*** Data provided ***

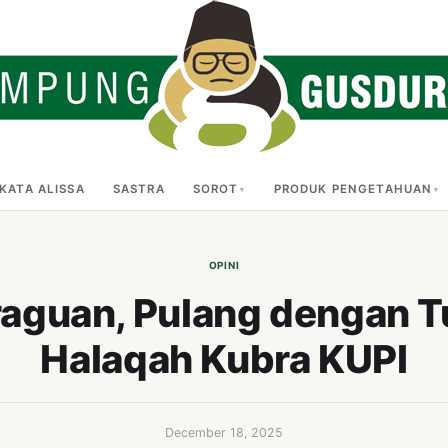
KATA ALISSA
SASTRA
SOROT
PRODUK PENGETAHUAN
OPINI
aguan, Pulang dengan T
Halaqah Kubra KUPI
December 18, 2025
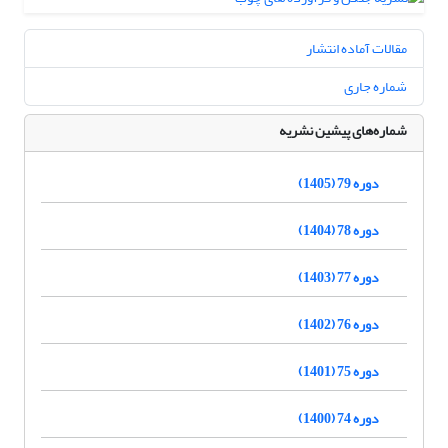
مقالات آماده انتشار
شماره جاری
شماره‌های پیشین نشریه
دوره 79 (1405)
دوره 78 (1404)
دوره 77 (1403)
دوره 76 (1402)
دوره 75 (1401)
دوره 74 (1400)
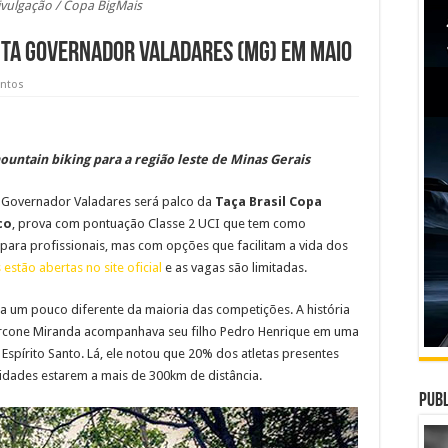
ivulgação / Copa BigMais
nta Governador Valadares (MG) em maio
entos
ntain biking para a região leste de Minas Gerais
e Governador Valadares será palco da
Taça Brasil Copa
co
, prova com pontuação Classe 2 UCI que tem como
 para profissionais, mas com opções que facilitam a vida dos
estão abertas no site oficial
e as vagas são limitadas.
 um pouco diferente da maioria das competições. A história
cone Miranda acompanhava seu filho Pedro Henrique em uma
spírito Santo. Lá, ele notou que 20% dos atletas presentes
idades estarem a mais de 300km de distância.
Publ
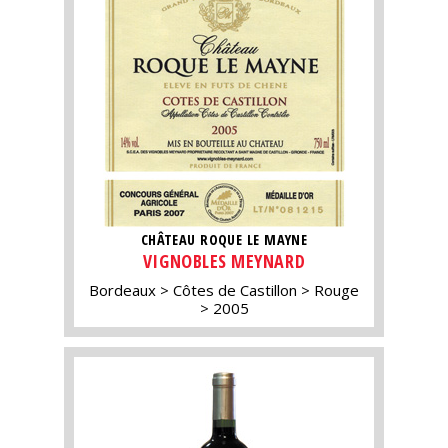
CHÂTEAU ROQUE LE MAYNE
VIGNOBLES MEYNARD
Bordeaux
Côtes de Castillon
Rouge
2005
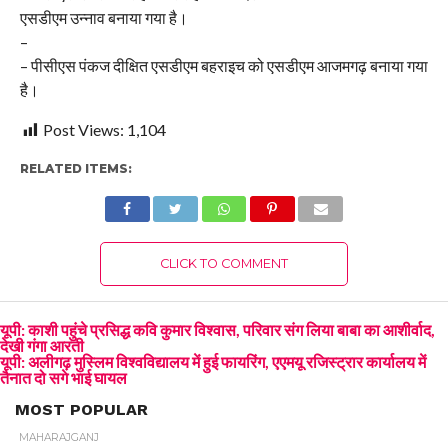
एसडीएम उन्नाव बनाया गया है।
–
– पीसीएस पंकज दीक्षित एसडीएम बहराइच को एसडीएम आजमगढ़ बनाया गया
है।
Post Views:
1,104
RELATED ITEMS:
CLICK TO COMMENT
यूपी: काशी पहुंचे प्रसिद्ध कवि कुमार विश्वास, परिवार संग लिया बाबा का आशीर्वाद,
देखी गंगा आरती
यूपी: अलीगढ़ मुस्लिम विश्वविद्यालय में हुई फायरिंग, एएमयू रजिस्ट्रार कार्यालय में
तैनात दो सगे भाई घायल
MOST POPULAR
MAHARAJGANJ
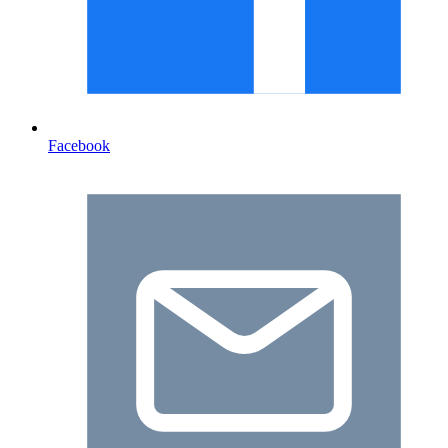
Facebook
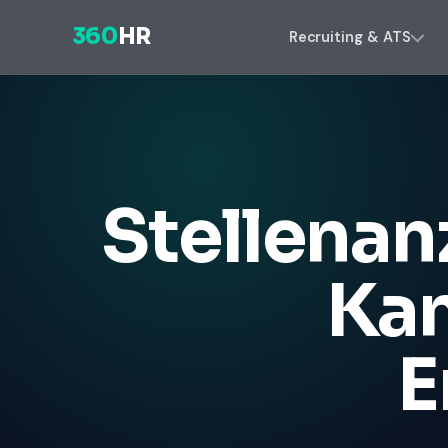
360
HR
Recruiting & ATS
Stellenan
Kan
E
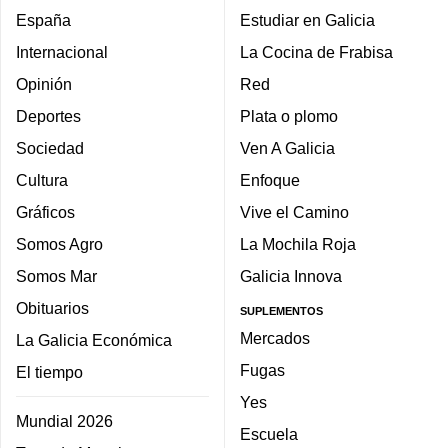
España
Estudiar en Galicia
Internacional
La Cocina de Frabisa
Opinión
Red
Deportes
Plata o plomo
Sociedad
Ven A Galicia
Cultura
Enfoque
Gráficos
Vive el Camino
Somos Agro
La Mochila Roja
Somos Mar
Galicia Innova
Obituarios
SUPLEMENTOS
Mercados
La Galicia Económica
Fugas
El tiempo
Yes
Mundial 2026
Escuela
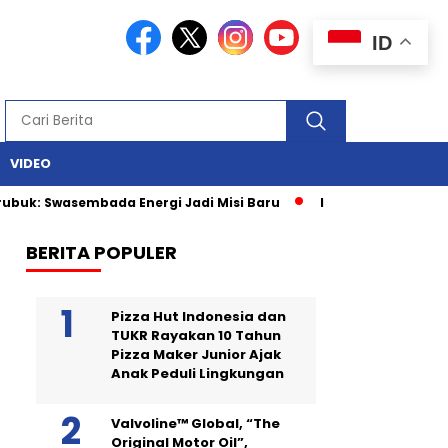
ID
VIDEO
uk: Swasembada Energi Jadi Misi Baru
Ingin Tampil di Media
BERITA POPULER
Pizza Hut Indonesia dan
TUKR Rayakan 10 Tahun
Pizza Maker Junior Ajak
Anak Peduli Lingkungan
Valvoline™ Global, “The
Original Motor Oil”,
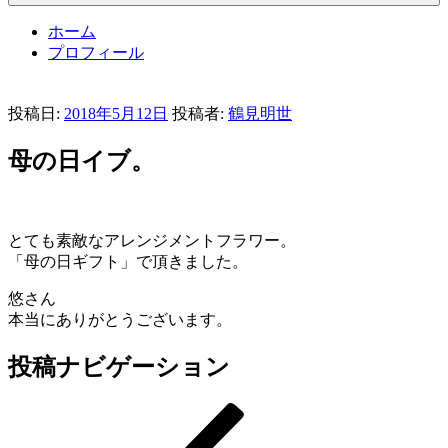
ホーム
プロフィール
投稿日:
2018年5月12日
投稿者:
鶴見明世
母の日イブ。
とても素敵なアレンジメントフラワー。
「母の日ギフト」で頂きました。
悠さん
本当にありがとうございます。
投稿ナビゲーション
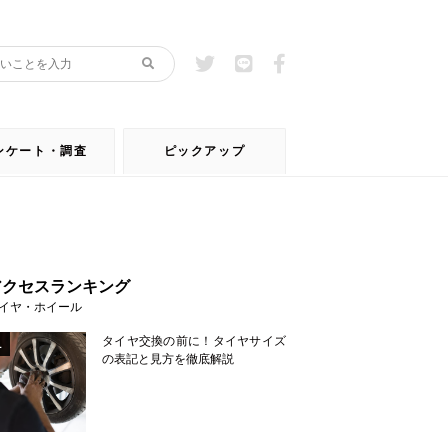
ンケート・調査
ピックアップ
アクセスランキング
イヤ・ホイール
タイヤ交換の前に！タイヤサイズ
1
の表記と見方を徹底解説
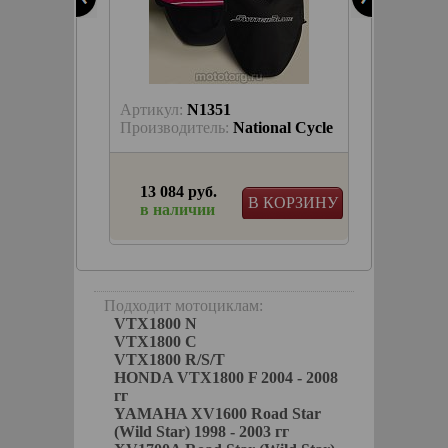
Артикул:
N1351
Артику
nal Cycle
Производитель:
National Cycle
Произв
13 084 руб.
1 228
КОРЗИНУ
В КОРЗИНУ
в наличии
в на
Подходит мотоциклам:
VTX1800 N
VTX1800 C
VTX1800 R/S/T
HONDA VTX1800 F 2004 - 2008
гг
YAMAHA XV1600 Road Star
(Wild Star) 1998 - 2003 гг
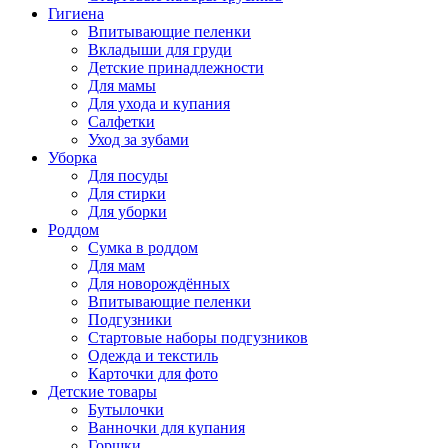
Гигиена
Впитывающие пеленки
Вкладыши для груди
Детские принадлежности
Для мамы
Для ухода и купания
Салфетки
Уход за зубами
Уборка
Для посуды
Для стирки
Для уборки
Роддом
Сумка в роддом
Для мам
Для новорождённых
Впитывающие пеленки
Подгузники
Стартовые наборы подгузников
Одежда и текстиль
Карточки для фото
Детские товары
Бутылочки
Ванночки для купания
Горшки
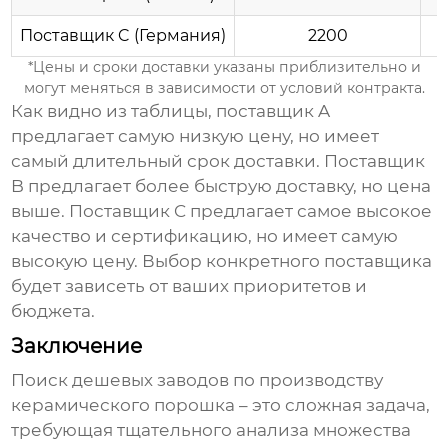
Поставщик C (Германия)
2200
*Цены и сроки доставки указаны приблизительно и
могут меняться в зависимости от условий контракта.
Как видно из таблицы, поставщик A
предлагает самую низкую цену, но имеет
самый длительный срок доставки. Поставщик
B предлагает более быструю доставку, но цена
выше. Поставщик C предлагает самое высокое
качество и сертификацию, но имеет самую
высокую цену. Выбор конкретного поставщика
будет зависеть от ваших приоритетов и
бюджета.
Заключение
Поиск
дешевых заводов по производству
керамического порошка
– это сложная задача,
требующая тщательного анализа множества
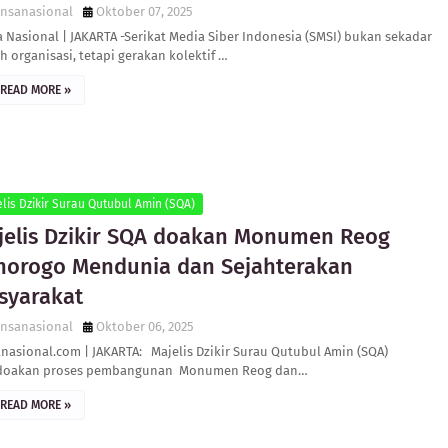
ensanasional
Oktober 07, 2025
 Nasional | JAKARTA -Serikat Media Siber Indonesia (SMSI) bukan sekadar
 organisasi, tetapi gerakan kolektif …
READ MORE »
lis Dzikir Surau Qutubul Amin (SQA)
jelis Dzikir SQA doakan Monumen Reog
norogo Mendunia dan Sejahterakan
syarakat
ensanasional
Oktober 06, 2025
anasional.com | JAKARTA: Majelis Dzikir Surau Qutubul Amin (SQA)
oakan proses pembangunan Monumen Reog dan…
READ MORE »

*** End of Data provided ***

Scan the records above for the word "دوره". Show each line in which it appears.

دوره 79 (1405)
دوره 78 (1404)
دوره 77 (1403)
دوره 76 (1402)
دوره 75 (1401)
دوره 74 (1400)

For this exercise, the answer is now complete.